◆ **Problem**
Determine the number of lines in the data that contain "вместо", and write only that number.

◆ **Data to use**
== Segment start ==

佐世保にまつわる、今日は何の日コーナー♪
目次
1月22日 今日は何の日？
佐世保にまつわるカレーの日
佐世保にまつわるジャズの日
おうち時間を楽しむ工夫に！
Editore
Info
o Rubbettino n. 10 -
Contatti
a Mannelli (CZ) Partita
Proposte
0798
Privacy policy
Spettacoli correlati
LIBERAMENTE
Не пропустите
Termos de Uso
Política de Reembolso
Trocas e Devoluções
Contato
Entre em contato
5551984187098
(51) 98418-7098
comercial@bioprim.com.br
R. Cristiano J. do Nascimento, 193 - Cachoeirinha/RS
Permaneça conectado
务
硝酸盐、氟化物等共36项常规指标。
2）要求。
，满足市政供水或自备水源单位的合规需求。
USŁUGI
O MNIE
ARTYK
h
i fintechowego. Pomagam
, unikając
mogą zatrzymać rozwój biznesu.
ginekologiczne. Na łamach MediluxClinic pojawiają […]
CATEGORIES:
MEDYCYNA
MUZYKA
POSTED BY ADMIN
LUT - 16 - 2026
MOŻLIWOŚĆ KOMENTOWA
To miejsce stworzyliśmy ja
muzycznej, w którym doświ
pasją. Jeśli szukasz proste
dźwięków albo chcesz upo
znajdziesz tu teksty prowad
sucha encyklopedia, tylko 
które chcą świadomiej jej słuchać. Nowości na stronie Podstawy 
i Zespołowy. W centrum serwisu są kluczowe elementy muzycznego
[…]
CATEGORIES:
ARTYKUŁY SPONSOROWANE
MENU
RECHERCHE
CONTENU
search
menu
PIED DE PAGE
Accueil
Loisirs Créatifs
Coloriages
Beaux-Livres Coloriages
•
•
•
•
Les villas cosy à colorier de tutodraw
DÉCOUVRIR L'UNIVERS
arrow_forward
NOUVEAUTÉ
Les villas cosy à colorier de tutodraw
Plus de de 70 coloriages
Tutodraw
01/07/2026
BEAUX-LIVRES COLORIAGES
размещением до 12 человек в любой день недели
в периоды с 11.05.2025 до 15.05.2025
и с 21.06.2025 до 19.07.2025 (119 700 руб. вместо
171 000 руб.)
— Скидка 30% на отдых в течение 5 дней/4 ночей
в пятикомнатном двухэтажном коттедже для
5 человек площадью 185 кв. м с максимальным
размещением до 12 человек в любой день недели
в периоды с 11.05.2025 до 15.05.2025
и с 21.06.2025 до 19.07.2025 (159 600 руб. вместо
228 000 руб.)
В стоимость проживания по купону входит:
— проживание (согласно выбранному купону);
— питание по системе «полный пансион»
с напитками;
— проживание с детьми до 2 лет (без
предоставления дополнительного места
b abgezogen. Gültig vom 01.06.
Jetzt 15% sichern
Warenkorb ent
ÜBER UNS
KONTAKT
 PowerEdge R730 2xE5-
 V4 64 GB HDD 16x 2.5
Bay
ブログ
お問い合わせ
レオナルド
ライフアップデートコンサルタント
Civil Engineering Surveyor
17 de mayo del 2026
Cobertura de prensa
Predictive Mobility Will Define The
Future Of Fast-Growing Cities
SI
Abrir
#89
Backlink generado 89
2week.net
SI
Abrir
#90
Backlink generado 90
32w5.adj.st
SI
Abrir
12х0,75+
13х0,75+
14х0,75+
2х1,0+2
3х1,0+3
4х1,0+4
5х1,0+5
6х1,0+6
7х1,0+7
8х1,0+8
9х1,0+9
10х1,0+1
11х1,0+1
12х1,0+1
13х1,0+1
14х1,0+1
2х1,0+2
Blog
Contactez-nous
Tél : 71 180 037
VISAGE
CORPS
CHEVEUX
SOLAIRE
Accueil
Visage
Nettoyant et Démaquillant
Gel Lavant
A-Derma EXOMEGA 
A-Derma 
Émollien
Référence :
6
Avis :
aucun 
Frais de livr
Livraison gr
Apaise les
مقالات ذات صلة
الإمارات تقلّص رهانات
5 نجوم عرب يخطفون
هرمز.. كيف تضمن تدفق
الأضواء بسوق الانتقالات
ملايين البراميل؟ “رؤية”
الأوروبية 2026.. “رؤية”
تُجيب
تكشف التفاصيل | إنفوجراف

== Segment end ==

◆ **Task response**
2